- _Brief_
Counting every line in the records below that holds "Visual", give the total and add nothing.

- _Material for this task_
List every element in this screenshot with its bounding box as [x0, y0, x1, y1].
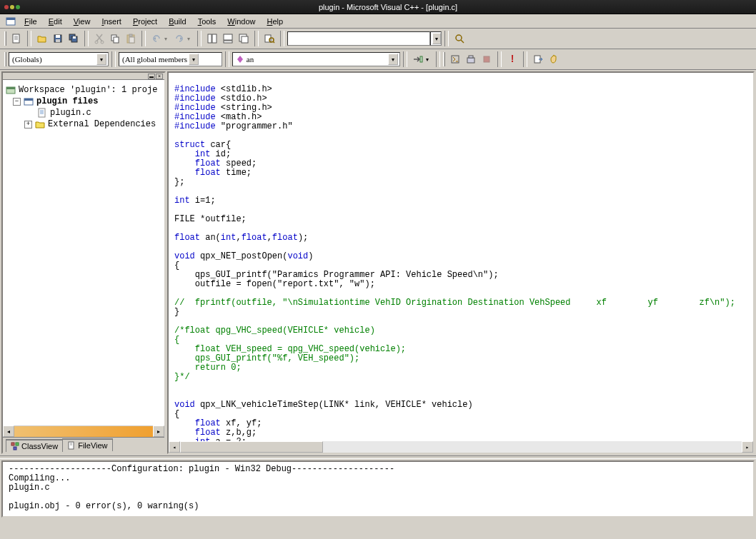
- collapse-icon[interactable]: −: [13, 98, 21, 106]
- tree-project[interactable]: −plugin files: [6, 96, 161, 107]
- workspace-tree[interactable]: Workspace 'plugin': 1 proje −plugin file…: [3, 80, 164, 425]
- goto-dropdown[interactable]: ▾: [426, 56, 433, 63]
- find-combo[interactable]: [287, 31, 430, 46]
- output-window-icon[interactable]: [220, 31, 236, 46]
- go-icon[interactable]: [530, 51, 546, 67]
- titlebar: plugin - Microsoft Visual C++ - [plugin.…: [0, 0, 756, 14]
- members-combo-text: (All global members: [122, 55, 187, 64]
- tree-file-label: plugin.c: [50, 108, 91, 118]
- scroll-track[interactable]: [14, 425, 153, 437]
- menu-file[interactable]: FFileile: [19, 16, 43, 27]
- menu-window[interactable]: Window: [222, 16, 261, 27]
- save-all-icon[interactable]: [66, 31, 81, 46]
- svg-rect-47: [14, 447, 16, 450]
- tree-hscroll[interactable]: ◂ ▸: [3, 425, 164, 437]
- menu-edit[interactable]: Edit: [43, 16, 68, 27]
- undo-icon[interactable]: [149, 31, 164, 46]
- search-icon[interactable]: [452, 31, 467, 46]
- tree-file[interactable]: plugin.c: [6, 107, 161, 119]
- tree-extdep[interactable]: +External Dependencies: [6, 119, 161, 130]
- find-in-files-icon[interactable]: [262, 31, 277, 46]
- output-splitter[interactable]: [0, 455, 756, 459]
- svg-rect-38: [6, 87, 15, 89]
- svg-rect-17: [129, 34, 132, 36]
- editor-scroll-left-icon[interactable]: ◂: [169, 441, 180, 453]
- window-control-dots: [4, 5, 20, 9]
- svg-point-28: [456, 35, 462, 41]
- scope-combo-text: (Globals): [12, 55, 42, 64]
- folder-icon: [35, 119, 45, 129]
- window-title: plugin - Microsoft Visual C++ - [plugin.…: [20, 3, 756, 11]
- svg-rect-1: [6, 18, 15, 20]
- minimize-dot[interactable]: [10, 5, 14, 9]
- tree-workspace[interactable]: Workspace 'plugin': 1 proje: [6, 84, 161, 96]
- stop-build-icon[interactable]: [479, 51, 494, 67]
- copy-icon[interactable]: [107, 31, 123, 46]
- tab-fileview[interactable]: FileView: [62, 438, 112, 451]
- editor-scroll-thumb[interactable]: [180, 441, 323, 453]
- pane-header: ▬ ×: [3, 73, 164, 80]
- toolbar-grip-3[interactable]: [443, 52, 445, 66]
- svg-rect-2: [13, 34, 19, 43]
- svg-rect-32: [467, 58, 474, 63]
- svg-rect-33: [469, 56, 473, 58]
- svg-rect-20: [212, 34, 217, 43]
- output-pane[interactable]: --------------------Configuration: plugi…: [1, 460, 755, 518]
- svg-rect-8: [56, 39, 60, 42]
- symbol-combo[interactable]: an▾: [232, 52, 400, 66]
- pane-close-icon[interactable]: ×: [156, 74, 163, 79]
- workspace-icon[interactable]: [204, 31, 220, 46]
- svg-rect-15: [114, 37, 119, 43]
- redo-dropdown[interactable]: ▾: [187, 36, 194, 42]
- svg-rect-7: [56, 35, 60, 38]
- tab-classview-label: ClassView: [21, 442, 58, 450]
- svg-rect-21: [224, 34, 232, 40]
- redo-icon[interactable]: [171, 31, 187, 46]
- svg-rect-34: [484, 56, 489, 62]
- window-list-icon[interactable]: [236, 31, 252, 46]
- editor-scroll-right-icon[interactable]: ▸: [742, 441, 753, 453]
- menu-view[interactable]: View: [68, 16, 96, 27]
- svg-rect-11: [73, 36, 76, 39]
- menubar: FFileile Edit View Insert Project Build …: [0, 14, 756, 29]
- close-dot[interactable]: [4, 5, 9, 9]
- open-icon[interactable]: [34, 31, 50, 46]
- menu-build[interactable]: Build: [163, 16, 192, 27]
- c-file-icon: [37, 108, 47, 118]
- compile-icon[interactable]: [447, 51, 463, 67]
- svg-line-29: [461, 40, 464, 43]
- breakpoint-hand-icon[interactable]: [546, 51, 562, 67]
- pane-dock-icon[interactable]: ▬: [148, 74, 155, 79]
- members-combo[interactable]: (All global members▾: [119, 52, 222, 66]
- svg-rect-46: [16, 443, 19, 445]
- workspace-tabs: ClassView FileView: [3, 437, 164, 453]
- menu-help[interactable]: Help: [261, 16, 289, 27]
- execute-icon[interactable]: !: [504, 51, 520, 67]
- cut-icon[interactable]: [91, 31, 107, 46]
- svg-rect-19: [208, 34, 212, 43]
- toolbar-grip-2[interactable]: [4, 52, 6, 66]
- toolbar-grip[interactable]: [4, 31, 6, 46]
- undo-dropdown[interactable]: ▾: [164, 36, 171, 42]
- paste-icon[interactable]: [123, 31, 139, 46]
- editor-hscroll[interactable]: ◂ ▸: [169, 441, 753, 453]
- expand-icon[interactable]: +: [24, 121, 32, 129]
- scope-combo[interactable]: (Globals)▾: [9, 52, 109, 66]
- svg-line-27: [273, 41, 274, 43]
- tree-project-label: plugin files: [36, 96, 98, 106]
- menu-tools[interactable]: Tools: [192, 16, 222, 27]
- tab-classview[interactable]: ClassView: [6, 439, 63, 452]
- save-icon[interactable]: [50, 31, 66, 46]
- scroll-left-icon[interactable]: ◂: [3, 425, 14, 437]
- menu-insert[interactable]: Insert: [96, 16, 127, 27]
- find-combo-arrow[interactable]: ▾: [430, 31, 442, 46]
- svg-rect-22: [224, 41, 232, 43]
- new-text-icon[interactable]: [9, 31, 24, 46]
- menu-project[interactable]: Project: [127, 16, 163, 27]
- code-editor[interactable]: #include <stdlib.h> #include <stdio.h> #…: [167, 71, 755, 454]
- goto-icon[interactable]: [410, 51, 426, 67]
- build-icon[interactable]: [463, 51, 479, 67]
- sysmenu-icon[interactable]: [3, 14, 19, 29]
- scroll-right-icon[interactable]: ▸: [153, 425, 164, 437]
- tab-fileview-label: FileView: [78, 441, 107, 450]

- _Exercise solution_
2